Patagonian opossum

Lestodelphys halli

SUBFAMILY

Didelphinae

TAXONOMY

Notodelphys halli (Thomas, 1921), Santa Cruz, Argentina. OTHER COMMON NAMES

French: Opossum de Patagonie; German: Patagonien-Beutelratten; Spanish: Comadrejita patagónica.

PHYSICAL CHARACTERISTICS

Length 5-6 in (13-15 cm). The dorsal hair is dense and soft, dark grayish brown with paler sides. Males have an orange patch on the throat. The face is paler than the rest of the body. There are dark patches on shoulders and hips, and the underparts, hands, and feet are white. The tail is clearly shorter than the head and body, and seasonally it appears thick from fat reserves. Tail furry only at the base and covered with fine hairs the rest of its length.

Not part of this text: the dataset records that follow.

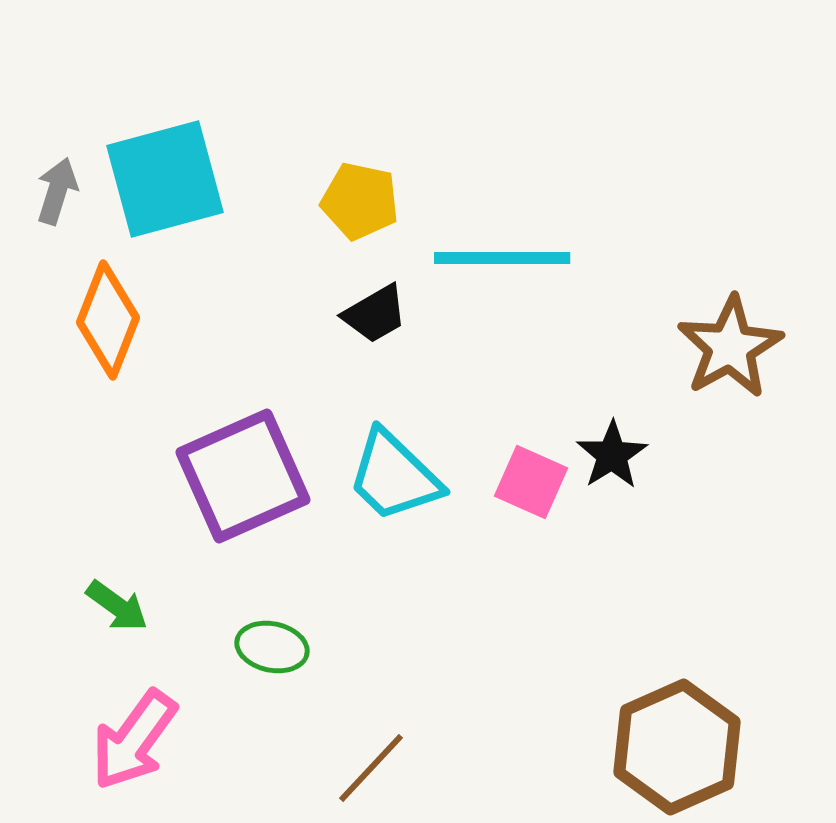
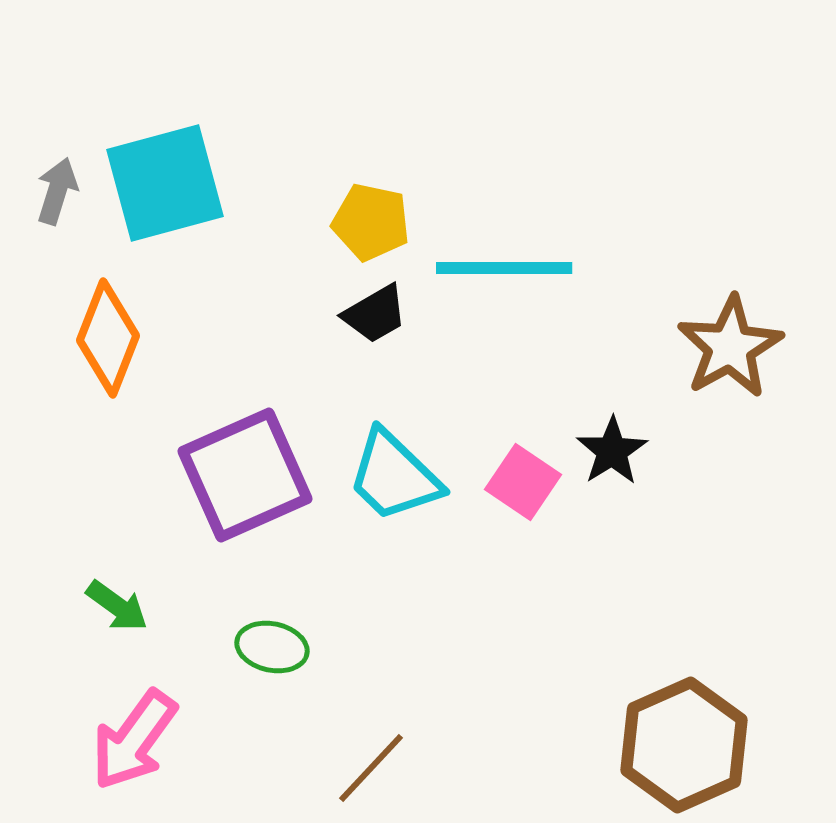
cyan square: moved 4 px down
yellow pentagon: moved 11 px right, 21 px down
cyan line: moved 2 px right, 10 px down
orange diamond: moved 18 px down
black star: moved 4 px up
purple square: moved 2 px right, 1 px up
pink square: moved 8 px left; rotated 10 degrees clockwise
brown hexagon: moved 7 px right, 2 px up
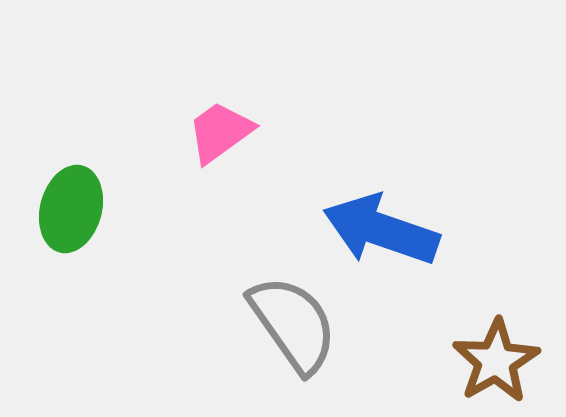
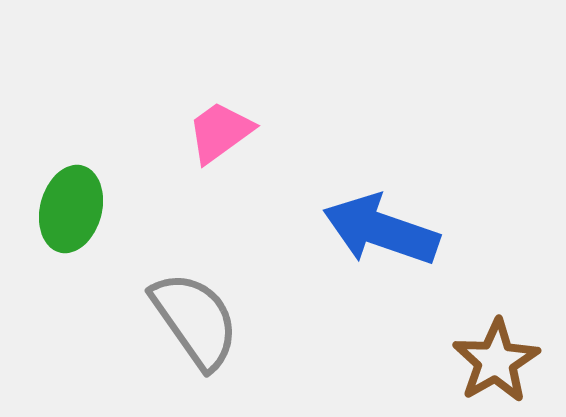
gray semicircle: moved 98 px left, 4 px up
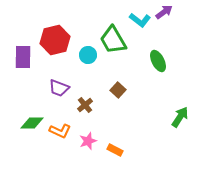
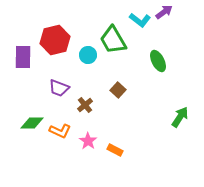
pink star: rotated 18 degrees counterclockwise
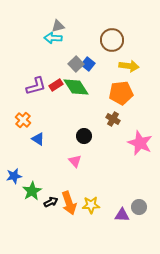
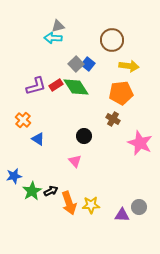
black arrow: moved 11 px up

Canine teeth are relatively long.

DISTRIBUTION

Occurs in a relatively small region of southern Argentina in the provinces of Río Negro, Neuquén, Santa Cruz, La Pampa, Mendoza, and Chubut.

HABITAT

It has been reported from the South American steppe grasslands (pampas), and also from shrublands; often associated with streams and other water bodies.

BEHAVIOR

Seems to be a primarily terrestrial species. It is solitary and active at night.

FEEDING ECOLOGY AND DIET

A specimen was captured in a trap baited with a dead bird. This species is considered a carnivore but more likely it is insectivorous. Its diet may also include fruit, eggs, and small vertebrates.

REPRODUCTIVE BIOLOGY

Polygamous, but nothing else is known.

CONSERVATION STATUS

The distribution is restricted to a small region of southern Argentina. Classified as Vulnerable. Some portions of its habitat have been modified.